Load and Correct OE401 Data (Single U45mm Complete Field)

Correction Logic (implemented in load_complete_field_data() in production code):

1. OE401 raw = sum of 120 wells (including 8 research wells)
2. Research wells contribution = OE402 (4 wells) + OE403 (4 wells) = 8 wells
3. Clean production field = OE401 - (OE402 + OE403) aggregated values
4. Per-well value = Clean production field / 112 wells

This removes the contamination and provides accurate per-well measurements for the Single U45mm configuration.

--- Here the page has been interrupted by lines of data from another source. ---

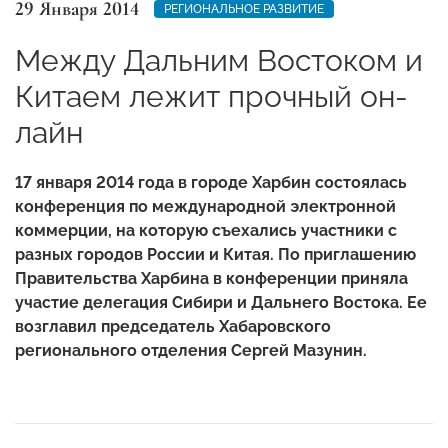
29 Января 2014
РЕГИОНАЛЬНОЕ РАЗВИТИЕ
Между Дальним Востоком и
Китаем лежит прочный он-
лайн
17 января 2014 года в городе Харбин состоялась
конференция по международной электронной
коммерции, на которую съехались участники с
разных городов России и Китая.
По приглашению
Правительства Харбина в конференции приняла
участие делегация Сибири и Дальнего Востока. Ее
возглавил председатель Хабаровского
регионального отделения Сергей Мазунин.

The production script performs this correction by:
- Loading all three sensor files
- Aligning timestamps with DST handling
- Calculating total research contribution: (OE402_perwell × 4) + (OE403_perwell × 4)
- Subtracting research totals from OE401
- Normalizing by 112 production wells

In [None]:
# Demonstration version for notebook - production code uses load_complete_field_data()
# which implements the full correction within the script

# Load OE401 without normalization yet
single_u45_raw = load_sensor_data_with_dst_handling(
    csv_path=os.path.join(INPUT_DIR, "MeterOE401_singleU45.csv"),
    bhe_type='single_u45mm',
    normalize_by_wells=None  # Don't normalize yet
)

print("\n" + "="*80)
print("CORRECTING OE401 DATA FOR RESEARCH WELL CONTAMINATION")
print("="*80)
print("This demonstrates the correction implemented in load_complete_field_data()")
print("="*80)

# Find overlapping timestamps across all three sensors
common_timestamps = set(single_u45_raw['Timestamp']).intersection(
    set(muovi_ellipse_df['Timestamp'])
).intersection(
    set(double_u45_df['Timestamp'])
)

print(f"\nCommon timestamps across all sensors: {len(common_timestamps):,}")

# Filter to common timestamps
single_u45_aligned = single_u45_raw[single_u45_raw['Timestamp'].isin(common_timestamps)].copy()
muovi_aligned = muovi_ellipse_df[muovi_ellipse_df['Timestamp'].isin(common_timestamps)].copy()
double_aligned = double_u45_df[double_u45_df['Timestamp'].isin(common_timestamps)].copy()

# Sort all by timestamp for alignment
single_u45_aligned = single_u45_aligned.sort_values('Timestamp').reset_index(drop=True)
muovi_aligned = muovi_aligned.sort_values('Timestamp').reset_index(drop=True)
double_aligned = double_aligned.sort_values('Timestamp').reset_index(drop=True)

# Calculate research well aggregated contribution (re-aggregate from per-well back to totals)
# OE402 was divided by 4, OE403 was divided by 4, so multiply back to get totals
research_power_total = (muovi_aligned['power_kw'] * 4) + (double_aligned['power_kw'] * 4)
research_flow_total = (muovi_aligned['flow_rate'] * 4) + (double_aligned['flow_rate'] * 4)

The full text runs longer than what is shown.